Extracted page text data
........

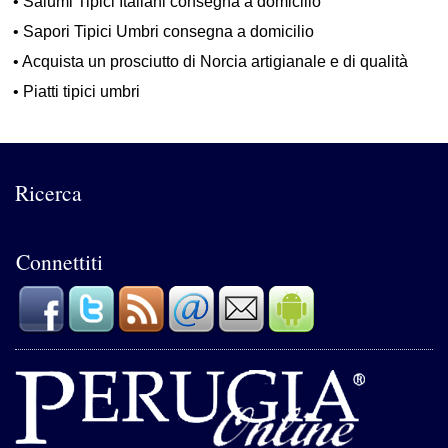
•
Salumi Tipici Italiani consegna a domicilio
•
Sapori Tipici Umbri consegna a domicilio
•
Acquista un prosciutto di Norcia artigianale e di qualità
•
Piatti tipici umbri
Ricerca
Connettiti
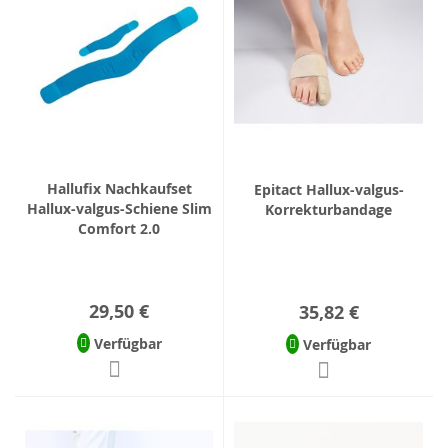
Hallufix Nachkaufset
Epitact Hallux-valgus-
Hallux-valgus-Schiene Slim
Korrekturbandage
Comfort 2.0
29,50 €
35,82 €
Verfügbar
Verfügbar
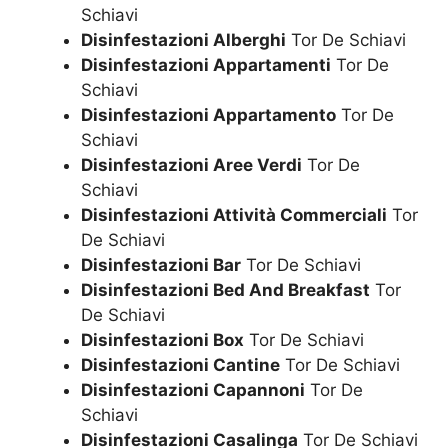
Schiavi
Disinfestazioni Alberghi
Tor De Schiavi
Disinfestazioni Appartamenti
Tor De
Schiavi
Disinfestazioni Appartamento
Tor De
Schiavi
Disinfestazioni Aree Verdi
Tor De
Schiavi
Disinfestazioni Attività Commerciali
Tor
De Schiavi
Disinfestazioni Bar
Tor De Schiavi
Disinfestazioni Bed And Breakfast
Tor
De Schiavi
Disinfestazioni Box
Tor De Schiavi
Disinfestazioni Cantine
Tor De Schiavi
Disinfestazioni Capannoni
Tor De
Schiavi
Disinfestazioni Casalinga
Tor De Schiavi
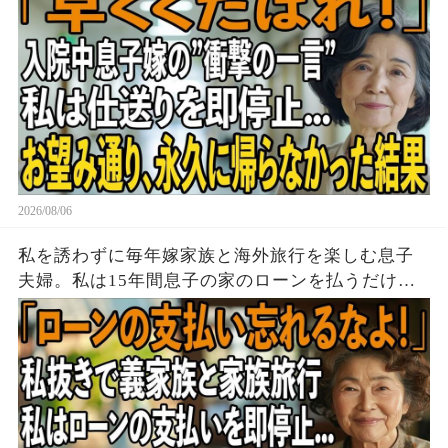
久に帰らなかった結果
2026/08/06
私を誘わずに毎年嫁家族と海外旅行を楽しむ息子
夫婦。私は15年間息子の家のローンを払うだけ黙
って実印を押し家を即売却→帰国後、他人が住む
家を見た息子は顔面蒼白に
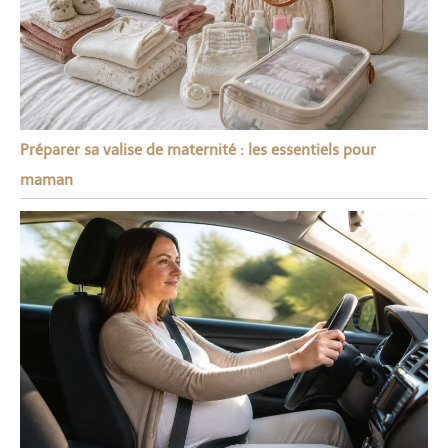
Préparer sa valise de maternité : les essentiels pour
maman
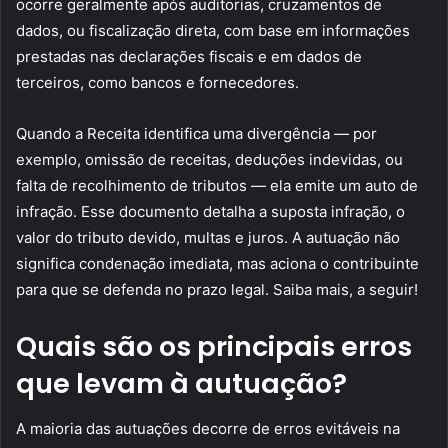
ocorre geralmente após auditorias, cruzamentos de
dados, ou fiscalização direta, com base em informações
prestadas nas declarações fiscais e em dados de
terceiros, como bancos e fornecedores.
Quando a Receita identifica uma divergência — por
exemplo, omissão de receitas, deduções indevidas, ou
falta de recolhimento de tributos — ela emite um auto de
infração. Esse documento detalha a suposta infração, o
valor do tributo devido, multas e juros. A autuação não
significa condenação imediata, mas aciona o contribuinte
para que se defenda no prazo legal. Saiba mais, a seguir!
Quais são os principais erros
que levam à autuação?
A maioria das autuações decorre de erros evitáveis na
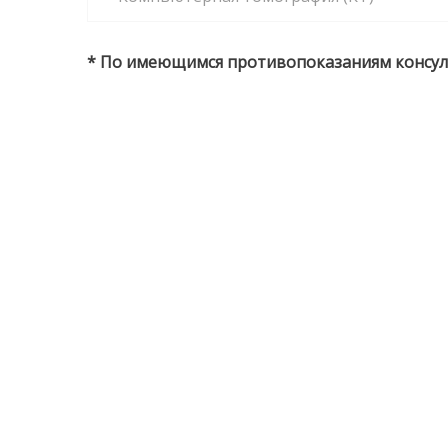
* По имеющимся противопоказаниям консул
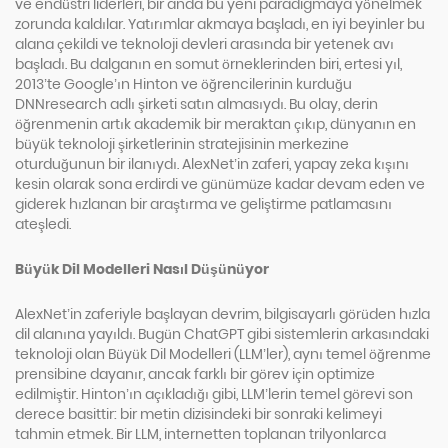
ve endüstri liderleri, bir anda bu yeni paradigmaya yönelmek
zorunda kaldılar. Yatırımlar akmaya başladı, en iyi beyinler bu
alana çekildi ve teknoloji devleri arasında bir yetenek avı
başladı. Bu dalganın en somut örneklerinden biri, ertesi yıl,
2013’te Google’ın Hinton ve öğrencilerinin kurduğu
DNNresearch adlı şirketi satın almasıydı. Bu olay, derin
öğrenmenin artık akademik bir meraktan çıkıp, dünyanın en
büyük teknoloji şirketlerinin stratejisinin merkezine
oturduğunun bir ilanıydı. AlexNet’in zaferi, yapay zeka kışını
kesin olarak sona erdirdi ve günümüze kadar devam eden ve
giderek hızlanan bir araştırma ve geliştirme patlamasını
ateşledi.
Büyük Dil Modelleri Nasıl Düşünüyor
AlexNet’in zaferiyle başlayan devrim, bilgisayarlı görüden hızla
dil alanına yayıldı. Bugün ChatGPT gibi sistemlerin arkasındaki
teknoloji olan Büyük Dil Modelleri (LLM’ler), aynı temel öğrenme
prensibine dayanır, ancak farklı bir görev için optimize
edilmiştir. Hinton’ın açıkladığı gibi, LLM’lerin temel görevi son
derece basittir: bir metin dizisindeki bir sonraki kelimeyi
tahmin etmek. Bir LLM, internetten toplanan trilyonlarca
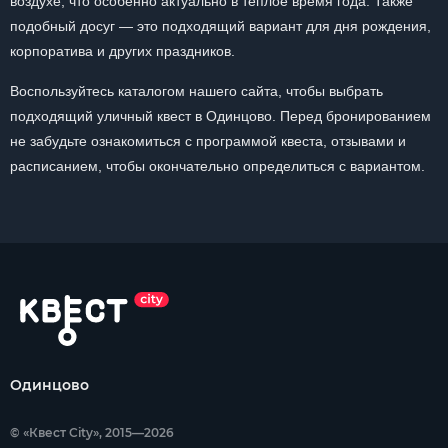
воздухе, что особенно актуально в теплое время года. Также
подобный досуг — это подходящий вариант для дня рождения,
корпоратива и других праздников.
Воспользуйтесь каталогом нашего сайта, чтобы выбрать
подходящий уличный квест в Одинцово. Перед бронированием
не забудьте ознакомиться с программой квеста, отзывами и
расписанием, чтобы окончательно определиться с вариантом.
Одинцово
© «Квест City», 2015—2026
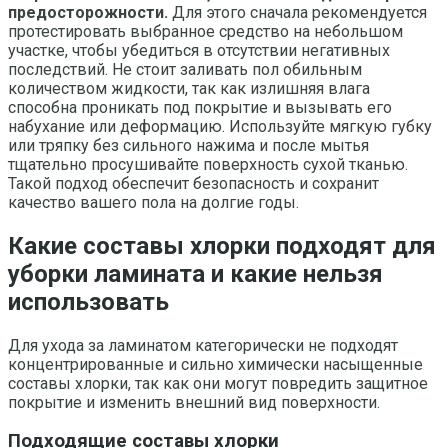
предосторожности.
Для этого сначала рекомендуется
протестировать выбранное средство на небольшом
участке, чтобы убедиться в отсутствии негативных
последствий. Не стоит заливать пол обильным
количеством жидкости, так как излишняя влага
способна проникать под покрытие и вызывать его
набухание или деформацию. Используйте мягкую губку
или тряпку без сильного нажима и после мытья
тщательно просушивайте поверхность сухой тканью.
Такой подход обеспечит безопасность и сохранит
качество вашего пола на долгие годы.
Какие составы хлорки подходят для
уборки ламината и какие нельзя
использовать
Для ухода за ламинатом категорически не подходят
концентрированные и сильно химически насыщенные
составы хлорки, так как они могут повредить защитное
покрытие и изменить внешний вид поверхности.
Подходящие составы хлорки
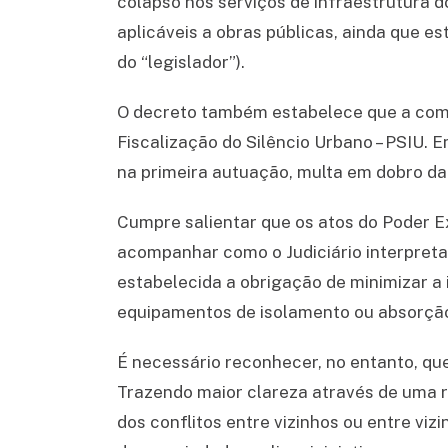
colapso nos serviços de infraestrutura d
aplicáveis a obras públicas, ainda que e
do “legislador”).
O decreto também estabelece que a compe
Fiscalização do Silêncio Urbano – PSIU. 
na primeira autuação, multa em dobro da
Cumpre salientar que os atos do Poder Ex
acompanhar como o Judiciário interpreta
estabelecida a obrigação de minimizar a
equipamentos de isolamento ou absorçã
É necessário reconhecer, no entanto, que
Trazendo maior clareza através de uma r
dos conflitos entre vizinhos ou entre vi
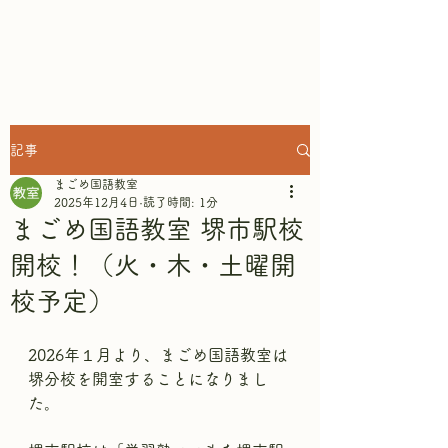
まごめ国語教室
記事
まごめ国語教室
2025年12月4日
読了時間: 1分
まごめ国語教室 堺市駅校
開校！（火・木・土曜開
校予定）
2026年１月より、まごめ国語教室は
堺分校を開室することになりまし
た。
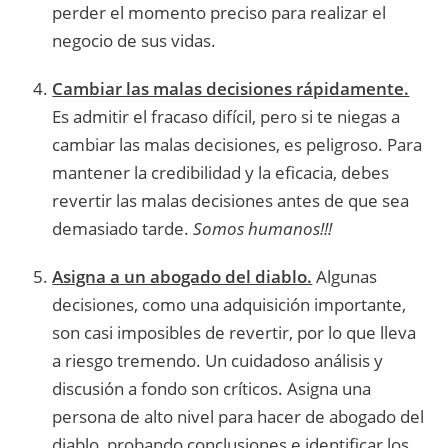
perder el momento preciso para realizar el
negocio de sus vidas.
Cambiar las malas decisiones rápidamente.
Es admitir el fracaso difícil, pero si te niegas a
cambiar las malas decisiones, es peligroso. Para
mantener la credibilidad y la eficacia, debes
revertir las malas decisiones antes de que sea
demasiado tarde.
Somos humanos!!!
Asigna a un abogado del diablo.
Algunas
decisiones, como una adquisición importante,
son casi imposibles de revertir, por lo que lleva
a riesgo tremendo. Un cuidadoso análisis y
discusión a fondo son críticos. Asigna una
persona de alto nivel para hacer de abogado del
diablo, probando conclusiones e identificar los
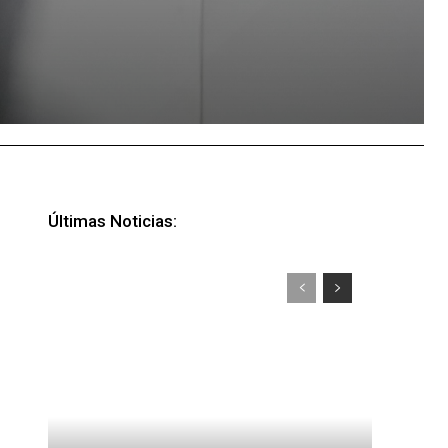
Últimas Noticias:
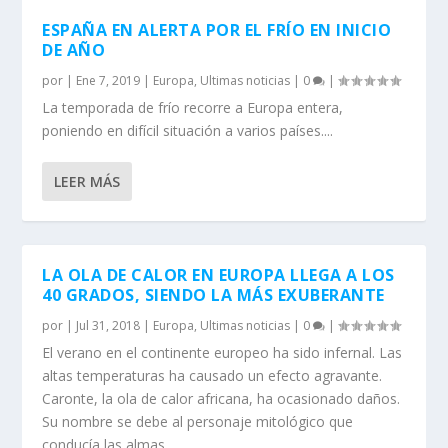
ESPAÑA EN ALERTA POR EL FRÍO EN INICIO
DE AÑO
por
|
Ene 7, 2019
|
Europa
,
Ultimas noticias
|
0
|
La temporada de frío recorre a Europa entera,
poniendo en difícil situación a varios países....
LEER MÁS
LA OLA DE CALOR EN EUROPA LLEGA A LOS
40 GRADOS, SIENDO LA MÁS EXUBERANTE
por
|
Jul 31, 2018
|
Europa
,
Ultimas noticias
|
0
|
El verano en el continente europeo ha sido infernal. Las
altas temperaturas ha causado un efecto agravante.
Caronte, la ola de calor africana, ha ocasionado daños.
Su nombre se debe al personaje mitológico que
conducía las almas...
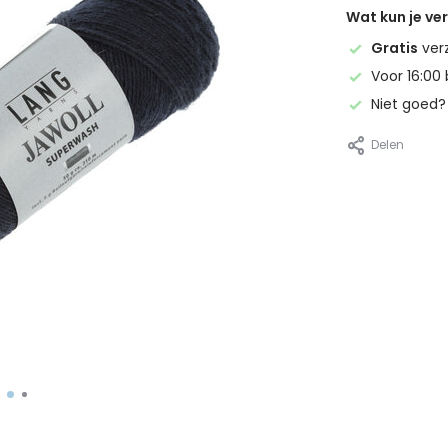
Wat kun je v
Gratis
ver
Voor 16:00 
Niet goed
Delen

........

Work to complete:
The data above must be given again in full and unaltered, minus its images.

Output for this task:
•
Salumi Tipici Italiani consegna a domicilio
•
Sapori Tipici Umbri consegna a domicilio
•
Acquista un prosciutto di Norcia artigianale e di qualità
•
Piatti tipici umbri
Ricerca
Connettiti
Hallufix Nachkaufset
Epitact Hallux-valgus-
Hallux-valgus-Schiene Slim
Korrekturbandage
Comfort 2.0
29,50 €
35,82 €
Verfügbar
Verfügbar
Schiavi
Disinfestazioni Alberghi
Tor De Schiavi
Disinfestazioni Appartamenti
Tor De
Schiavi
Disinfestazioni Appartamento
Tor De
Schiavi
Disinfestazioni Aree Verdi
Tor De
Schiavi
Disinfestazioni Attività Commerciali
Tor
De Schiavi
Disinfestazioni Bar
Tor De Schiavi
Disinfestazioni Bed And Breakfast
Tor
De Schiavi
Disinfestazioni Box
Tor De Schiavi
Disinfestazioni Cantine
Tor De Schiavi
Disinfestazioni Capannoni
Tor De
Schiavi
Disinfestazioni Casalinga
Tor De Schiavi
久に帰らなかった結果
2026/08/06
私を誘わずに毎年嫁家族と海外旅行を楽しむ息子
夫婦。私は15年間息子の家のローンを払うだけ黙
って実印を押し家を即売却→帰国後、他人が住む
家を見た息子は顔面蒼白に
Préparer sa valise de maternité : les essentiels pour
maman
ocorre geralmente após auditorias, cruzamentos de
dados, ou fiscalização direta, com base em informações
prestadas nas declarações fiscais e em dados de
terceiros, como bancos e fornecedores.
Quando a Receita identifica uma divergência — por
exemplo, omissão de receitas, deduções indevidas, ou
falta de recolhimento de tributos — ela emite um auto de
infração. Esse documento detalha a suposta infração, o
valor do tributo devido, multas e juros. A autuação não
significa condenação imediata, mas aciona o contribuinte
para que se defenda no prazo legal. Saiba mais, a seguir!
Quais são os principais erros
que levam à autuação?
A maioria das autuações decorre de erros evitáveis na
* По имеющимся противопоказаниям консул
ve endüstri liderleri, bir anda bu yeni paradigmaya yönelmek
zorunda kaldılar. Yatırımlar akmaya başladı, en iyi beyinler bu
alana çekildi ve teknoloji devleri arasında bir yetenek avı
başladı. Bu dalganın en somut örneklerinden biri, ertesi yıl,
2013’te Google’ın Hinton ve öğrencilerinin kurduğu
DNNresearch adlı şirketi satın almasıydı. Bu olay, derin
öğrenmenin artık akademik bir meraktan çıkıp, dünyanın en
büyük teknoloji şirketlerinin stratejisinin merkezine
oturduğunun bir ilanıydı. AlexNet’in zaferi, yapay zeka kışını
kesin olarak sona erdirdi ve günümüze kadar devam eden ve
giderek hızlanan bir araştırma ve geliştirme patlamasını
ateşledi.
Büyük Dil Modelleri Nasıl Düşünüyor
AlexNet’in zaferiyle başlayan devrim, bilgisayarlı görüden hızla
dil alanına yayıldı. Bugün ChatGPT gibi sistemlerin arkasındaki
teknoloji olan Büyük Dil Modelleri (LLM’ler), aynı temel öğrenme
prensibine dayanır, ancak farklı bir görev için optimize
edilmiştir. Hinton’ın açıkladığı gibi, LLM’lerin temel görevi son
derece basittir: bir metin dizisindeki bir sonraki kelimeyi
tahmin etmek. Bir LLM, internetten toplanan trilyonlarca
воздухе, что особенно актуально в теплое время года. Также
подобный досуг — это подходящий вариант для дня рождения,
корпоратива и других праздников.
Воспользуйтесь каталогом нашего сайта, чтобы выбрать
подходящий уличный квест в Одинцово. Перед бронированием
не забудьте ознакомиться с программой квеста, отзывами и
расписанием, чтобы окончательно определиться с вариантом.
Одинцово
© «Квест City», 2015—2026
предосторожности.
Для этого сначала рекомендуется
протестировать выбранное средство на небольшом
участке, чтобы убедиться в отсутствии негативных
последствий. Не стоит заливать пол обильным
количеством жидкости, так как излишняя влага
способна проникать под покрытие и вызывать его
набухание или деформацию. Используйте мягкую губку
или тряпку без сильного нажима и после мытья
тщательно просушивайте поверхность сухой тканью.
Такой подход обеспечит безопасность и сохранит
качество вашего пола на долгие годы.
Какие составы хлорки подходят для
уборки ламината и какие нельзя
использовать
Для ухода за ламинатом категорически не подходят
концентрированные и сильно химически насыщенные
составы хлорки, так как они могут повредить защитное
покрытие и изменить внешний вид поверхности.
Подходящие составы хлорки
colapso nos serviços de infraestrutura d
aplicáveis a obras públicas, ainda que e
do “legislador”).
O decreto também estabelece que a compe
Fiscalização do Silêncio Urbano – PSIU. 
na primeira autuação, multa em dobro da
Cumpre salientar que os atos do Poder Ex
acompanhar como o Judiciário interpreta
estabelecida a obrigação de minimizar a
equipamentos de isolamento ou absorçã
É necessário reconhecer, no entanto, que
Trazendo maior clareza através de uma r
dos conflitos entre vizinhos ou entre vi
まごめ国語教室
記事
まごめ国語教室
2025年12月4日
読了時間: 1分
まごめ国語教室 堺市駅校
開校！（火・木・土曜開
校予定）
2026年１月より、まごめ国語教室は
堺分校を開室することになりまし
た。
perder el momento preciso para realizar el
negocio de sus vidas.
Cambiar las malas decisiones rápidamente.
Es admitir el fracaso difícil, pero si te niegas a
cambiar las malas decisiones, es peligroso. Para
mantener la credibilidad y la eficacia, debes
revertir las malas decisiones antes de que sea
demasiado tarde.
Somos humanos!!!
Asigna a un abogado del diablo.
Algunas
decisiones, como una adquisición importante,
son casi imposibles de revertir, por lo que lleva
a riesgo tremendo. Un cuidadoso análisis y
discusión a fondo son críticos. Asigna una
persona de alto nivel para hacer de abogado del
diablo, probando conclusiones e identificar los
Últimas Noticias:
ESPAÑA EN ALERTA POR EL FRÍO EN INICIO
DE AÑO
por
|
Ene 7, 2019
|
Europa
,
Ultimas noticias
|
0
|
La temporada de frío recorre a Europa entera,
poniendo en difícil situación a varios países....
LEER MÁS
LA OLA DE CALOR EN EUROPA LLEGA A LOS
40 GRADOS, SIENDO LA MÁS EXUBERANTE
por
|
Jul 31, 2018
|
Europa
,
Ultimas noticias
|
0
|
El verano en el continente europeo ha sido infernal. Las
altas temperaturas ha causado un efecto agravante.
Caronte, la ola de calor africana, ha ocasionado daños.
Su nombre se debe al personaje mitológico que
conducía las almas...
Wat kun je v
Gratis
ver
Voor 16:00 
Niet goed
Delen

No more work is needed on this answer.